Akan tetapi, ada kekhawatiran umum yang dirasakan penduduk. Seorang pemandu yang merupakan etnis Rusia, Nikolai mengatakan, meski Tashkent merupakan kampung halaman bagi keluarganya, ia merasa menjadi orang asing di tempat tersebut.
“Kami orang asing di sini. Kami tidak merasa kami disambut lagi," katanya seperti dilansir di Asia Times, Rabu (4/12).
Ia mengatakan, pada masa Soviet, keluarganya tinggal di Tashkent di mana gereja ortodoks masih banyak, selain restoran dan sekolah. Akan tetapi, saat ini, lokasi tersebut hanya menjadi daerah Muslim bagi orang Uzbek. Ada lebih banyak Muslimah berjilbab di jalanan, lebih banyak tulisan Arab di papan iklan, dan aktivitas jual beli berhenti setiap memasuki waktu shalat.
Hal serupa juga dikatakan oleh Svetlana Lee, seorang etnis Korea yang bekerja di toko suvenir terdekat. Dalam pengakuannya, dulu ia merasa ada kenyamanan berlebih karena lingkungan kota yang nyaman dan rindang. Namun demikian, saat ini dirasa telah berkurang, terlebih karena penampilannya
"Kami memiliki penampilan Asia, tetapi kami bukan Muslim. Penduduk setempat menganggap kita, terutama wanita Korea, sebagai orang Asia Tengah, jadi mereka mengharapkan kita untuk mematuhi tradisi dan gaya hidup Muslim mengenakan penutup kepala, misalnya," ujar dia.
Islam tiba di Asia Tengah pada abad ke-8 pasca-Muslim menaklukkan Asia Tengah kala itu. Lebih lanjut, pada abad ke-10 Islam menjadi mayoritas di Turki dan wilayah lainnya secara mengakar. Akan tetapi, karena berbagai alasan, kekuasaan Islam mengendor.
Namun demikian, pada 1988, di bawah Presiden Uni Soviet, Mikhail Gorbachev, Moskow mengendurkan kendali atas Islam. Alhasil, Islam segera hidup kembali dan dipercepat setelah Uni Soviet jatuh pada 1991.
Islam kembali mengalami kebangkitannya di Asia Tengah pascapemerintahan Soviet hancur. Di tengah gelombang Islam itu, Asia Tengah menjadi semakin awas terhadap militansi.
Masih di periode yang sama, pada 1990-an, perang gerilya yang menyapu berbagai wilayah melonjak. Namun tidak dengan Tashkent, yang menjadi wilayah bagi benteng agama.
Berbagai wilayah ikut dalam perang tersebut, sebelum istilah damai masih dipertanyakan.
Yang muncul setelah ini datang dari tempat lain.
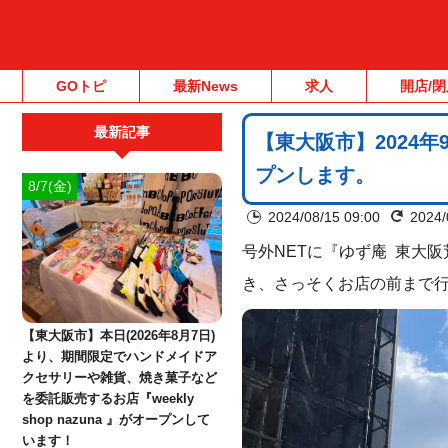
GOトピ
最新News
求人
開店/閉
最新記事
【東大阪市】2024
プンします。
8/7(金)
2024/08/15 09:00
2024/
号外NETに『ゆず庵 東大
き、さっそくお店の前まで
【東大阪市】本日(2026年8月7日)
より、期間限定でハンドメイドア
クセサリーや雑貨、焼き菓子など
を委託販売するお店『weekly
shop nazuna 』がオープンして
います！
Sebut saja pada rentang 1992 hingga 1997, di mana Partai Renaisans Islam Tajik atau IRP, melawan pemerintah Dushanbe dalam Perang Saudara Tajik. Dari jumlah populasi enam juta saat itu, setidaknya 50 ribu orang menjadi korban, selain dari 250 ribu lainnya yang melarikan diri ke Afghanistan dan Uzbekistan.
Bahaya tersebut semakin diperparah pada 1996,di mana Taliban mengambil alih Afghanistan. Namun demikian, saat ini Uzbekistan menjadi contoh terbaik dari apa yang dilakukan kelompok islam di Asia Tengah. Memang, Islam Uzbekistan menjadi versi yang lebih liberal dari pada versi konservatif yang ada di Timur Tengah. Akan tetapi, nyatanya, hampir 90 persen populasi Uzbekistan adalah Muslim yang mayoritasnya Sunni, di mana negara itu juga menjadi pusat budaya dan agama Islam di Asia Tengah.
Lebih jauh, saat ini mungkin daerah Asia Tengah diangap memiliki kebangkitan balik. Banyak orang Asia Tengah yang lebih menyukai gaya hidup sekuler yang diperkenalkan oleh Rusia.
Mayoritas dari mereka menikmati makan di kafe gaya Barat, menari di klub dan melancong ke luar negeri. Namun demikian, banyak dari mereka yang masih melawan gelombang.